When news first surfaced that SRK and wife Gauri had signed up for a baby by surrogacy, it seemed like a wild rumour.
However, as things turned out, the reports turned out to be true what with Bollywood's power couple announcing the joyous addition of AbRam to their family.
Preceding SRK was that other Bollywood premier league twosome; perfectionist actor and now activist, Aamir Khan and wife Kiran, who, long before presswallahs could get wind of it, made public their decision of opting for a surrogate baby.
Truth be told, every aspect of a Bollywood star's life is followed with great curiosity much to their chagrin, but in going public with details on this very personal and sensitive matter, the Khan duo have rendered yeoman's service to numerous childless couples in India.
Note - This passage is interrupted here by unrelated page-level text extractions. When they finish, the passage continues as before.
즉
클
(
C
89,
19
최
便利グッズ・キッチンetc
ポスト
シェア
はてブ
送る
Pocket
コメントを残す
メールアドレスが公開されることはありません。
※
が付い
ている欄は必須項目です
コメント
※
Why, a conversation I overheard in a Mumbai local train compartment between two ladies in their 50s was rather heartening. One was inquiring after the likelihood of the other's daughter-in-law bearing her a grandchild and the lady's reply was revealing. "If her health does not permit it then they could go in for surrogacy or even adopt. After all, if bade log like Aamir Khan and Shah Rukh Khan can do it, then it surely must be okay."
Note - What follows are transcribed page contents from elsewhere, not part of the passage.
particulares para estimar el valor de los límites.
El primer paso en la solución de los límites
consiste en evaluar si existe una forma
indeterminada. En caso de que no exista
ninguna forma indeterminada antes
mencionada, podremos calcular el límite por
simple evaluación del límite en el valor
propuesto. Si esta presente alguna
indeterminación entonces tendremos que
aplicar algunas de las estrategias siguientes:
The nascent assisted reproductive technology industry — surrogacy was legalised in India in 2002 — is already a booming multimillion dollar industry within India, and yet one that is talked about in hushed tones.
With our patriarchal social moorings, predictably, the shame of being "barren" has for most part been shouldered by women, even though men have had to bear their share of the cross of shame only through oblique references to their shortcomings in the virility department. Given the accompanying social hazards, it is understandable that matters of assisted reproduction are usually kept under wraps for as long as possible.